Tsinghua University and Mianbi Propose Innovative AI Agent Interaction: Capable of Active Thinking and Predicting Needs.

Tsinghua University and Mianbi Propose Innovative AI Agent Interaction: Capable of Active Thinking and Predicting Needs.

Even the most advanced AI agents like ChatGPT are traditional passive ones that execute tasks only when users give explicit instructions. Recently, a team jointly formed by Tsinghua University and Mianbi Intelligence has proposed a new generation of active agent interaction paradigm. Under this paradigm, agents are no longer instruction executors but intelligent assistants with “sensitivity”. They can actively observe the environment and predict users’ needs, achieving a leap from being “commanded” to “being able to think”.

The active agent interaction paradigm has rich application potential in daily life and can provide services such as travel arrangements, work assistants, life housekeepers, and health management according to users’ habits and preferences. For example, in a couple’s chat scenario, a boy invites a girl to Universal Studios on Saturday and will pick her up at 8 am. After being authorized, the agent is in a “standby state” and, by recognizing the girl’s needs through the context of the chat content, actively sets an alarm for 7 am on Saturday for her. When a user receives an important file, the agent actively saves it locally and renames the file according to the title on the first page of the PDF file.

In addition to proposing active agents, this research also constructs an environment simulator and a data set called ProactiveBench. By training models, a reward model highly consistent with humans is obtained, and the performance of different models under this data set is compared. The technical principle of active agents includes three components that simulate environmental information, user behavior, and feedback on tasks proposed to intelligent agents in different scenarios. The environment simulator simulates a specific environment and provides sandbox conditions for the interaction of intelligent agents. It uses real human data to improve the quality of generated events. Its main functions are event generation and state maintenance. The active intelligent agent predicts users’ intentions through the information of the environment simulator, generates predicted tasks, and proposes possible tasks combined with user feedback and historical interaction information. The user agent simulates user behavior and provides feedback on the tasks of the active intelligent agent. It is composed of prompted GPT-4o. The research collects judgments through human annotators and trains a reward model to simulate this process.

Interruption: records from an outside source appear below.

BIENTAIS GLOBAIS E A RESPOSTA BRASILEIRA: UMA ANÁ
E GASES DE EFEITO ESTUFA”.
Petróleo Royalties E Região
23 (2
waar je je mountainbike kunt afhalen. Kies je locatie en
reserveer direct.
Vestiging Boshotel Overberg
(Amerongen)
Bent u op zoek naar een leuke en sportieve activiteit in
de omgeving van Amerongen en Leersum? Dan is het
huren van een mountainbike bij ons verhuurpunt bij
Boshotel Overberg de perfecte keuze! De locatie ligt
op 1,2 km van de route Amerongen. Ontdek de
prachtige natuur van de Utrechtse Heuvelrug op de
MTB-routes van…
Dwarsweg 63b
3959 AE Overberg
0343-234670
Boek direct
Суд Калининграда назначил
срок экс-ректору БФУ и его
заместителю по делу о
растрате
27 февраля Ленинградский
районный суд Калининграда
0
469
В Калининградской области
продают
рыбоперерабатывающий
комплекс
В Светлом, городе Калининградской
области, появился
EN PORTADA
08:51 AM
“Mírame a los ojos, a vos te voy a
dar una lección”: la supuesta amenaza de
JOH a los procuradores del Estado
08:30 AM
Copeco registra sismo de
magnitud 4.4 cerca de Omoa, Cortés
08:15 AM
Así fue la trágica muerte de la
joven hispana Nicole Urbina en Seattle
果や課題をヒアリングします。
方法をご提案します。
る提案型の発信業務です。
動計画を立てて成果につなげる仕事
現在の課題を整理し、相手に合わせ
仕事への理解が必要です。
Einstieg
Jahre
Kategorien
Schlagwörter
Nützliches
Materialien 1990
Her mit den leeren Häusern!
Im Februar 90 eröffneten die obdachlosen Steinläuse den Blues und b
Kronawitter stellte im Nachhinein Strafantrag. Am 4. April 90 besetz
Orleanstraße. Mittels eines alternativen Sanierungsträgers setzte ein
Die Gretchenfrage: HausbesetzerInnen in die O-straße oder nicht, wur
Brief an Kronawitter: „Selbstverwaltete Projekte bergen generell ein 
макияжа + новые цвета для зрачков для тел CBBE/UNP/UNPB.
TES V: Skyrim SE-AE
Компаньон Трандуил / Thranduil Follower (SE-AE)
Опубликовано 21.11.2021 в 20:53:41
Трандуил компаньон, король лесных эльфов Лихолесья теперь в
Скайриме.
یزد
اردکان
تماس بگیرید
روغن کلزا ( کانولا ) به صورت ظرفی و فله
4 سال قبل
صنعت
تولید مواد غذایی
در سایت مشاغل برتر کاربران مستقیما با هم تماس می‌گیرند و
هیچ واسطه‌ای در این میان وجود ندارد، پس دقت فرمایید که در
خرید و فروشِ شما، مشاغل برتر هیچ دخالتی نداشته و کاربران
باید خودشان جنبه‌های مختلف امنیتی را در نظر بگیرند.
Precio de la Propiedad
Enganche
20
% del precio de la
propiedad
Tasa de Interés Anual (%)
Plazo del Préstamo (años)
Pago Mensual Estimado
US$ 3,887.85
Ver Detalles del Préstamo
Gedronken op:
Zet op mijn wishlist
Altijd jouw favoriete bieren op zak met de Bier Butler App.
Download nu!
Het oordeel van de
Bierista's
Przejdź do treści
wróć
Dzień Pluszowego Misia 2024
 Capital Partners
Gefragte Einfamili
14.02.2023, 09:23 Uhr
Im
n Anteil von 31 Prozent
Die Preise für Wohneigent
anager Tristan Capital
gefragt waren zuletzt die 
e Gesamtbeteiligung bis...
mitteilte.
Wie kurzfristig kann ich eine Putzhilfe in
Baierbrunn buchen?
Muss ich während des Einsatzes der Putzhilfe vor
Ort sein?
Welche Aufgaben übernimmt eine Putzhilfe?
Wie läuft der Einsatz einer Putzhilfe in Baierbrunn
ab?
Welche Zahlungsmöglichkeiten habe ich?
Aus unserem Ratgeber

The research proposes a set of measurement methods to measure the consistency between the reward model and human annotators, including four aspects: missed needs, silent responses, correct detection, and wrong detection, and calculates recall rate, precision, accuracy, and F1 score. The results show that existing models perform well in correct detection, but have poor performance in other indicators and tend to accept intelligent agent tasks. The model trained in this research has the best performance and is selected as the reward model for ProactiveBench. Through the reward model, the performance of active intelligent agents can be measured. Closed-source models tend to proactively propose tasks but cannot remain silent when users do not need help. Open-source models are better after being trained with the data set, confirming the effectiveness of the data synthesis pipeline. The research also conducts ablation learning, allowing the model to propose multiple tasks and receive feedback from the reward model. All model indicators show a significant increase, the false alarm rate decreases, and the accuracy increases but the recall rate decreases. Combined with the reward model, active intelligent agents can better detect users’ needs and reduce the false alarm rate.

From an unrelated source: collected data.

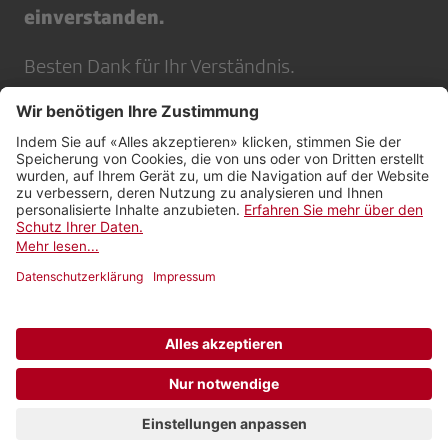
einverstanden.
Besten Dank für Ihr Verständnis.
Kontakt
Impressum
Rechtliches
Netiquette
Nutzungsbedingungen
Datenschutzeinstellungen
Newsletter abonnieren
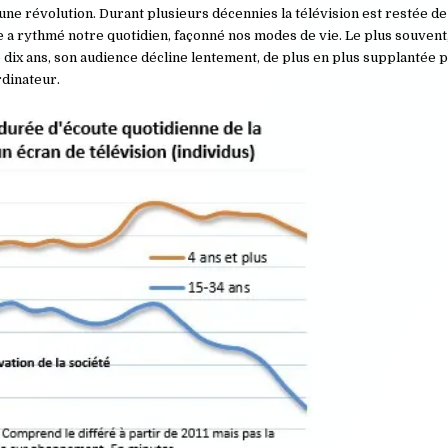
t une révolution. Durant plusieurs décennies la télévision est restée de 
le a rythmé notre quotidien, façonné nos modes de vie. Le plus souvent,
e dix ans, son audience décline lentement, de plus en plus supplantée 
rdinateur.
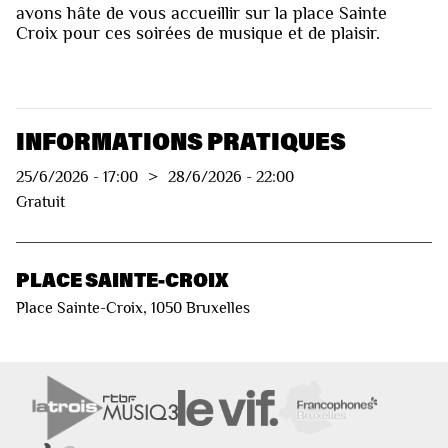
avons hâte de vous accueillir sur la place Sainte
Croix pour ces soirées de musique et de plaisir.
INFORMATIONS PRATIQUES
25/6/2026
-
17:00
>
28/6/2026
-
22:00
Gratuit
PLACE SAINTE-CROIX
Place Sainte-Croix, 1050 Bruxelles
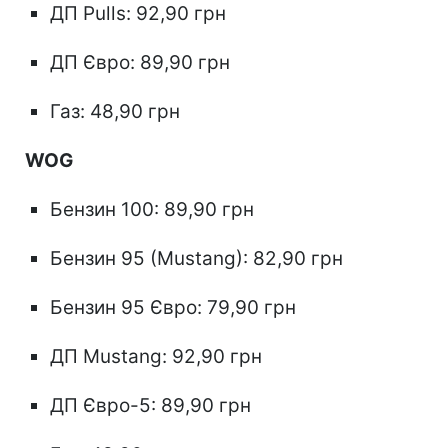
ДП Pulls: 92,90 грн
ДП Євро: 89,90 грн
Газ: 48,90 грн
WOG
Бензин 100: 89,90 грн
Бензин 95 (Mustang): 82,90 грн
Бензин 95 Євро: 79,90 грн
ДП Mustang: 92,90 грн
ДП Євро-5: 89,90 грн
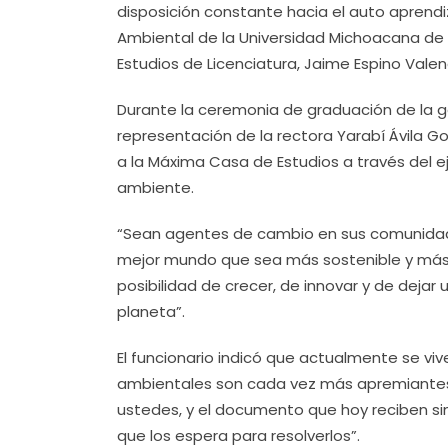
disposición constante hacia el auto aprendiz
Ambiental de la Universidad Michoacana de 
Estudios de Licenciatura, Jaime Espino Valen
Durante la ceremonia de graduación de la 
representación de la rectora Yarabí Ávila Go
a la Máxima Casa de Estudios a través del 
ambiente.
“Sean agentes de cambio en sus comunidade
mejor mundo que sea más sostenible y más 
posibilidad de crecer, de innovar y de dejar
planeta”.
El funcionario indicó que actualmente se 
ambientales son cada vez más apremiantes
ustedes, y el documento que hoy reciben s
que los espera para resolverlos”.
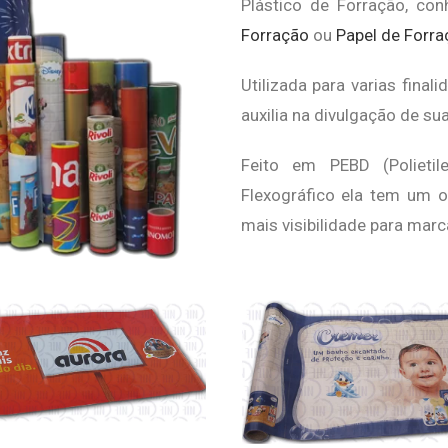
Plástico de Forração, co
Forração
ou
Papel de Forra
Utilizada para varias fina
auxilia na divulgação de s
Feito em PEBD (Polieti
Flexográfico ela tem um o
mais visibilidade para marca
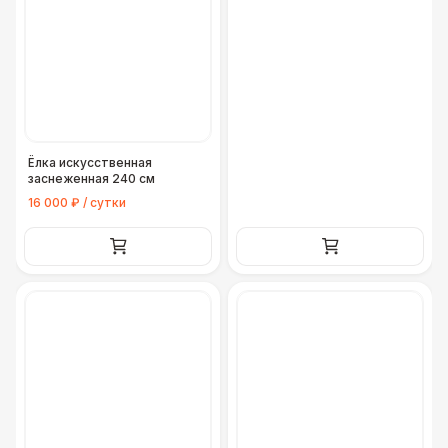
Ёлка искусственная
заснеженная 240 см
16 000 ₽ / сутки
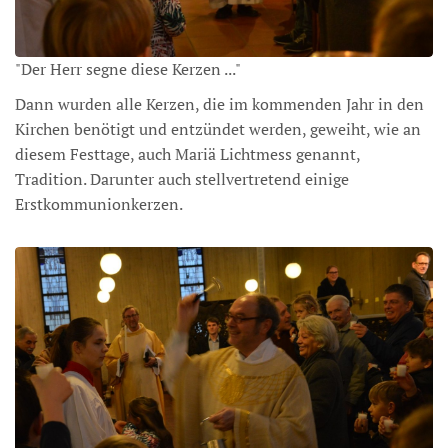
"Der Herr segne diese Kerzen ..."
Dann wurden alle Kerzen, die im kommenden Jahr in den
Kirchen benötigt und entzündet werden, geweiht, wie an
diesem Festtage, auch Mariä Lichtmess genannt,
Tradition. Darunter auch stellvertretend einige
Erstkommunionkerzen.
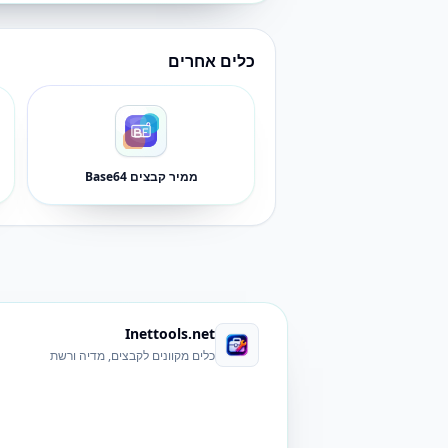
כלים אחרים
ממיר קבצים Base64
Inettools.net
כלים מקוונים לקבצים, מדיה ורשת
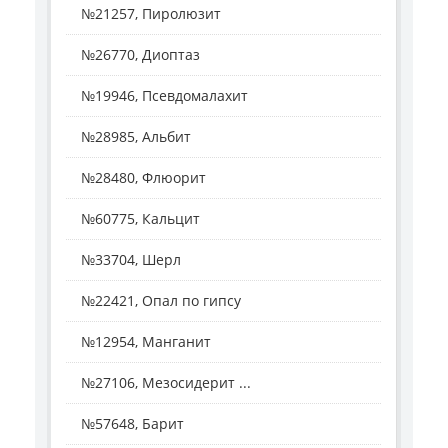
№21257, Пиролюзит
№26770, Диоптаз
№19946, Псевдомалахит
№28985, Альбит
№28480, Флюорит
№60775, Кальцит
№33704, Шерл
№22421, Опал по гипсу
№12954, Манганит
№27106, Мезосидерит ...
№57648, Барит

The active agent paradigm proposed in this research is expected to transform AI from a passive tool into an intelligent collaborator with insight and active help, opening a new paradigm of human-computer interaction and creating a more inclusive and convenient intelligent living environment for the public. Looking forward to more natural human-computer collaboration modes, more intelligent scene adaptation capabilities, and deeper personalized services in the future.